Matteo Cocchi festeggia oggi i suoi primi dieci anni nel ruolo di comandante della Polizia cantonale. È quindi il momento ideale per tracciare un bilancio e provare a guardare alle sfide che verranno.

Comandante, come si è evoluta la Polizia cantonale in questi dieci anni sotto la sua guida?
«Guardando con occhio retrospettivo a tutto quanto accaduto dall’ottobre del 2011, posso dire di aver portato un’ottima squadra a coordinare molti progetti, su più livelli e che hanno toccato l’insieme della struttura della Polizia cantonale. Pensiamo all’adeguamento degli effettivi o al superamento di alcune problematiche legate anche ai servizi di supporto (che hanno comunque un ruolo importante per il buon funzionamento dell’attività), passando poi per determinati fenomeni legati ai furti e ai flussi migratori, alle questioni legate alla prostituzione (operazione Domino), sino ad arrivare alla sicurezza dei grandi eventi (l’inaugurazione della galleria di base del San Gottardo nel 2016 così come la visita dell’allora Segretario di Stato USA Mike Pompeo), alla gestione della crisi pandemica e alle minacce legate alla recrudescenza del terrorismo che anche da noi non sono mancate. E tra le tante tappe di questi dieci anni non posso non citare quello che è un autentico fiore all’occhiello».

A cosa si riferisce?
«Mi riferisco alla Centrale comune di allarme (CECAL) che oggi riunisce sotto lo stesso tetto parte della struttura dell’Amministrazione federale delle dogane (AFD), il 118 dei Pompieri ticinesi e, da aprile, la sede ufficiale a livello cantonale di ricezione e trasmissione degli allarmi 144 su rete fissa e mobile. Si tratta di un unicum a livello svizzero del quale dobbiamo andare fieri».

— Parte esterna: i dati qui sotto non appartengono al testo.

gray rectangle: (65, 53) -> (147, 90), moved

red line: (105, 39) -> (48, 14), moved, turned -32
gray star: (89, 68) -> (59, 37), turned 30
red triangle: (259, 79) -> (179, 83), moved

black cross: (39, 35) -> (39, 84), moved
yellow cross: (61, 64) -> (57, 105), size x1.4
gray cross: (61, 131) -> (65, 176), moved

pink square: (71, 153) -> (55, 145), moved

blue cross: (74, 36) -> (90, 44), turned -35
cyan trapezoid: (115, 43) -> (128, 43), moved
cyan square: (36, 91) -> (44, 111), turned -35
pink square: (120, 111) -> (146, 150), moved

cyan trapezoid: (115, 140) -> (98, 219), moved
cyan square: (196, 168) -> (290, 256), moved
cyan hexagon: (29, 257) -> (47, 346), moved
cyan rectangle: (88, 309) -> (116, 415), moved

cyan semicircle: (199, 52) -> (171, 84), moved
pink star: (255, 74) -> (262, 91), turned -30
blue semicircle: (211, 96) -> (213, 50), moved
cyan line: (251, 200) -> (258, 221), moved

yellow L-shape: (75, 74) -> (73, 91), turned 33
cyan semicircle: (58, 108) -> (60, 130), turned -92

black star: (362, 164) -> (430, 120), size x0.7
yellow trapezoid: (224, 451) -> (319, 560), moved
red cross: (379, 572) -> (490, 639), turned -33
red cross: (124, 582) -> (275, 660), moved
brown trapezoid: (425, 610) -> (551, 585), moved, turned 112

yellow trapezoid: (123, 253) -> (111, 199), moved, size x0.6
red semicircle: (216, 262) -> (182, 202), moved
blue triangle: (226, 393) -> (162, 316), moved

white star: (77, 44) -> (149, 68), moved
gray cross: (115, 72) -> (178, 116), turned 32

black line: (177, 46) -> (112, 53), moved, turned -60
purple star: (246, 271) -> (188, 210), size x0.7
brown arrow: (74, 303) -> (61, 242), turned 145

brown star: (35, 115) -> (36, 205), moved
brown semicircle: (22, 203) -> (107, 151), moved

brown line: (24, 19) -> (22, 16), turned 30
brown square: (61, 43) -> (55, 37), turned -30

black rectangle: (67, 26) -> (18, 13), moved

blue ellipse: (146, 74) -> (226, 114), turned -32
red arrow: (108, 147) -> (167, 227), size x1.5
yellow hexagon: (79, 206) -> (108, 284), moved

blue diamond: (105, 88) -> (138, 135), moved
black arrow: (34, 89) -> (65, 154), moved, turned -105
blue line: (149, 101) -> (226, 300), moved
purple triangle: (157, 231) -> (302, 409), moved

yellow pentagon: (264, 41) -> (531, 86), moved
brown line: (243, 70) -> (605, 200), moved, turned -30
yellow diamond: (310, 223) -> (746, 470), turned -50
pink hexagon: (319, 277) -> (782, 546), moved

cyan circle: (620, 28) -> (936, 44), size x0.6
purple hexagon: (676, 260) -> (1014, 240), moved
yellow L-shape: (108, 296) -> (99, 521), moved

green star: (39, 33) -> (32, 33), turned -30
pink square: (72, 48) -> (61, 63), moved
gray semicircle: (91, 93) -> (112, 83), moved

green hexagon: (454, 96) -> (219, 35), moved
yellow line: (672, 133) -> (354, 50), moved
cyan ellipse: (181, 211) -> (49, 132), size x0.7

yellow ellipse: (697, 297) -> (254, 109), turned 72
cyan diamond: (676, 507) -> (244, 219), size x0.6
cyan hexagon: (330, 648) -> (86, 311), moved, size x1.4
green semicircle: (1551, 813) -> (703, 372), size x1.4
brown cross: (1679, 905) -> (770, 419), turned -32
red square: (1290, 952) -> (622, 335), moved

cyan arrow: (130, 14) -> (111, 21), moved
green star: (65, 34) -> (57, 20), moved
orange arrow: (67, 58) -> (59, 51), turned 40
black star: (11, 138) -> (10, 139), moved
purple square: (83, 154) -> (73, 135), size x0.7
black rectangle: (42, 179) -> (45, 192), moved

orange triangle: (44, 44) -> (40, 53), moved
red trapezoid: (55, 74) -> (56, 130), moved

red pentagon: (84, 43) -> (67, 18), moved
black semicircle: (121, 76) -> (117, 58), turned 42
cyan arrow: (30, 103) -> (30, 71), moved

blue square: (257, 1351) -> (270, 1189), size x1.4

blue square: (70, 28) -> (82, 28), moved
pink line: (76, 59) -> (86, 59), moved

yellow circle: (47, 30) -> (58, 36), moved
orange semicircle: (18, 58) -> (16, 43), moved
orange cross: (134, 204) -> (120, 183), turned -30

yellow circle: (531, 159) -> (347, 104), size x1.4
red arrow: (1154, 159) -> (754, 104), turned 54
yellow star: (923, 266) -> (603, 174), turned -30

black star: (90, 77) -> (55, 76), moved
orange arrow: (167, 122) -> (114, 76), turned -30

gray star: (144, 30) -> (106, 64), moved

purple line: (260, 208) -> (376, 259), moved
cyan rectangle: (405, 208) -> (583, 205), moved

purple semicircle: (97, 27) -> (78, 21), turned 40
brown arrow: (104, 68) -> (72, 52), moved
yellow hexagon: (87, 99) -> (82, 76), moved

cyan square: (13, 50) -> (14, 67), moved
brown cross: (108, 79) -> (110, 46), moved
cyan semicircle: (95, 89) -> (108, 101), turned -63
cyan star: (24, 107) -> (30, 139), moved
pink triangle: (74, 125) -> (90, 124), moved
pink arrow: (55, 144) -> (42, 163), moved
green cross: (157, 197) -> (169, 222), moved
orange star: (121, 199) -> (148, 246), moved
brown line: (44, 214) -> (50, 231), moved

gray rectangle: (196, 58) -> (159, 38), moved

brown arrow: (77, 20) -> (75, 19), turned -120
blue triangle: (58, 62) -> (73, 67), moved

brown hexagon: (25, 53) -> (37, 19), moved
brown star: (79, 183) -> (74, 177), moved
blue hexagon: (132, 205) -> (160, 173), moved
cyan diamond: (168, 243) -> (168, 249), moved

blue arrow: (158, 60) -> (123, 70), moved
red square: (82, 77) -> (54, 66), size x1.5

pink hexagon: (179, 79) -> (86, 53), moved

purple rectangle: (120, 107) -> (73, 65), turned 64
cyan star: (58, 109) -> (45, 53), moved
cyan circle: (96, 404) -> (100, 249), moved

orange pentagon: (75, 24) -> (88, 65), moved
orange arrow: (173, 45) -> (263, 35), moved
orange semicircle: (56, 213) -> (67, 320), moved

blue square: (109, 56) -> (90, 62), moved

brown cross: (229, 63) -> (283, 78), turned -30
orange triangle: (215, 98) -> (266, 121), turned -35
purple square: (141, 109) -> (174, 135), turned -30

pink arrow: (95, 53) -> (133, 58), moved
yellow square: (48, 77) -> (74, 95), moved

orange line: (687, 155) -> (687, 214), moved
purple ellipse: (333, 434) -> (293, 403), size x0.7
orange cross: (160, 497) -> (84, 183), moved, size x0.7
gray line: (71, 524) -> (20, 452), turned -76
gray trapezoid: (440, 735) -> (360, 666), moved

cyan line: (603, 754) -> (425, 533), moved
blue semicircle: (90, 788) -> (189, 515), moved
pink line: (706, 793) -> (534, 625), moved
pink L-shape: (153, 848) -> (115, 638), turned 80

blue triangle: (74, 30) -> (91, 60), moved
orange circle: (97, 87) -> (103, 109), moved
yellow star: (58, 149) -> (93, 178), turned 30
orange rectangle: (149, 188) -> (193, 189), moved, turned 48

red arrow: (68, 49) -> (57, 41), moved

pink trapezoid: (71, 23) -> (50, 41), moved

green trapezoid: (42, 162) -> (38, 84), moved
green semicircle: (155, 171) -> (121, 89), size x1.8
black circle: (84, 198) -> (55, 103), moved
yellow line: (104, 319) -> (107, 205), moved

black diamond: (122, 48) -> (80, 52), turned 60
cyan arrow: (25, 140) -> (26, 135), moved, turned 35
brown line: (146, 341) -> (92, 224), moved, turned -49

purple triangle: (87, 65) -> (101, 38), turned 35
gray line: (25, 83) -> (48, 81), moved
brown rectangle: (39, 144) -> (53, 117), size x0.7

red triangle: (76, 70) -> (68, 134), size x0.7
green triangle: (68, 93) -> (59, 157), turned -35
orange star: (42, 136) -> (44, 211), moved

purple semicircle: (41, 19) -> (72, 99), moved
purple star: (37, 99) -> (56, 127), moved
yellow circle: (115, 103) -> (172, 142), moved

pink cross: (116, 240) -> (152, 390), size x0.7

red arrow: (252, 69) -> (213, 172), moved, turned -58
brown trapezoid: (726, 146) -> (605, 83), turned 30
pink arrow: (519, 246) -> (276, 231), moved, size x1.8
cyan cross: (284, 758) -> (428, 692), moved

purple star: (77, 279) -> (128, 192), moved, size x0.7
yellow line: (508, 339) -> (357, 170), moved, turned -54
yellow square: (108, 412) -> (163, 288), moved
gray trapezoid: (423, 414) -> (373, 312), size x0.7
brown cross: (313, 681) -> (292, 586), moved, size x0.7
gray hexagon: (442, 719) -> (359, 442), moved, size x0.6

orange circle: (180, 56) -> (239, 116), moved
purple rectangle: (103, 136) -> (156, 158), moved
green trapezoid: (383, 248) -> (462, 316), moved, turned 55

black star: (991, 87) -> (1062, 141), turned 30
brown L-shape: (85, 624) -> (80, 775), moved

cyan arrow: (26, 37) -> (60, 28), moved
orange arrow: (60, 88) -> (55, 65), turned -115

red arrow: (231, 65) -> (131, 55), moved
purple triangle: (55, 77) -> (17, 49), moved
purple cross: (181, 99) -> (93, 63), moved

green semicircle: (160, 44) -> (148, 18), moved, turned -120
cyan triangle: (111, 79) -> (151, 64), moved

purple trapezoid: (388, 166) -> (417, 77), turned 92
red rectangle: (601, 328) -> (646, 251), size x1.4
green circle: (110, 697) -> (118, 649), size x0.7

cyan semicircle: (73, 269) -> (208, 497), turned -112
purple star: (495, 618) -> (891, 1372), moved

E alla luce di questo percorso, come viene percepito il Corpo?
«Oggi la Polizia cantonale è riconosciuta a livello svizzero come un’ottima polizia. Lo abbiamo dimostrato in più occasioni sul piano operativo e ci siamo impegnati andando oltre quelli che sono i confini territoriali da Airolo a Chiasso: io per esempio sono delegato, nell’ambito della Conferenza svizzera dei comandanti di polizia, quale rappresentante della Confederazione, nel gruppo di lavoro europeo ATLAS che riunisce i comandanti dei vari corpi speciali di polizia europei oltre che Direttore dei corsi specifici dedicati ai Gruppi di intervento sotto il “cappello” dell’Istituto Svizzero di Polizia. Due funzioni che mi permettono di avere molti contatti in Svizzera e all’estero. Allo stesso modo, diversi ufficiali sono attivi in gruppi di lavoro a livello nazionale e questo ci permette di “far sentire la nostra voce” e di farci apprezzare per la professionalità che mettiamo nel nostro agire».

Come è cambiato il ruolo del Comandante? E quello dell’agente sul territorio?
«Quello di Comandante della Polizia cantonale è un compito affascinante e pieno di responsabilità, soprattutto in anni di grandi mutamenti come i nostri. La Polizia cantonale, in tutte le sue componenti, si evolve, fa un lavoro encomiabile e ha come missione di rispondere in maniera celere ed efficace ai bisogni dei cittadini. Questo in un contesto “liquido” in cui le nuove tecnologie vanno assumendo un ruolo sempre più di spicco, anche in termini di visibilità degli interventi ».

E quindi?
«Spesso ci troviamo confrontati con situazioni impreviste e le sfide per le Forze dell’Ordine si fanno più articolate in termini di prevenzione, specializzazione e collaborazione. Il nostro obiettivo è quello di reagire a un’urgenza cercando, dove possibile, di anticipare gli eventi con l’analisi e la ricerca di informazioni. Non mi stancherò mai di ribadire che la parte avversa è sempre “due caselle” più avanti per cui non è scontato anticipare le sue mosse e di conseguenza le possibili soluzioni. Da qui l’importanza della collaborazione, di essere più connessi e quindi più celeri».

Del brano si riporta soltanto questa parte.